Below are records; how many of their lines contain "teknologi"? Reply with the number and no other words.

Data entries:
:::::

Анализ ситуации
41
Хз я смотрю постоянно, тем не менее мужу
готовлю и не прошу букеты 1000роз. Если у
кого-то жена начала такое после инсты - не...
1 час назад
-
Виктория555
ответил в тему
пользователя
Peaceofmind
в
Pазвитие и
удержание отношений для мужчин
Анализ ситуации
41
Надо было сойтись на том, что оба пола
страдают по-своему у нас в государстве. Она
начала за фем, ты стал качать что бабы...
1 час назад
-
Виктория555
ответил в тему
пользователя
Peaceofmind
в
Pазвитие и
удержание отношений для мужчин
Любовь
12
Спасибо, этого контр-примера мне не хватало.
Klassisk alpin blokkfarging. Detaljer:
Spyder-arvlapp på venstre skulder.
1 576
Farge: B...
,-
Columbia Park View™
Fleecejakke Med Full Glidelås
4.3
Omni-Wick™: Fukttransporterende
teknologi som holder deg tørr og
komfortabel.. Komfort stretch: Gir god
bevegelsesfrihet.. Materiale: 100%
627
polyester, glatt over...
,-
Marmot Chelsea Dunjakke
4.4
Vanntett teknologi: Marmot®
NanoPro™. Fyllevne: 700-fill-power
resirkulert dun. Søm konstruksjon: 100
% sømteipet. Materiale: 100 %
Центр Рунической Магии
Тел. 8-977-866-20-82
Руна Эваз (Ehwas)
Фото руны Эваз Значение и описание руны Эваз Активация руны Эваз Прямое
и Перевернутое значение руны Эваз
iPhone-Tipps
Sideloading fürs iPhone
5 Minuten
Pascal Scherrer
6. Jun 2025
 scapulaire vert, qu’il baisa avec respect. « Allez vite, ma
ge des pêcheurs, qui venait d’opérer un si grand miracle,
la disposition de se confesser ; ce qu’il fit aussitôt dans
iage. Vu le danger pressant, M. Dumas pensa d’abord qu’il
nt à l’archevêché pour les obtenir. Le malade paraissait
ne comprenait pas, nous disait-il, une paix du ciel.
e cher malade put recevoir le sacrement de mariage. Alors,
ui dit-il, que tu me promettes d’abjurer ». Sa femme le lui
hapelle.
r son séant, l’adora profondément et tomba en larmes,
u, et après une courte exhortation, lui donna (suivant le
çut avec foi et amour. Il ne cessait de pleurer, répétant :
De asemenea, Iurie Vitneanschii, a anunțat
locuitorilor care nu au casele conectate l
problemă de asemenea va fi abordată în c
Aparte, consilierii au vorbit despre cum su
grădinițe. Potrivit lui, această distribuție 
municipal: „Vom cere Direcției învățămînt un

:::::

Written answer: 2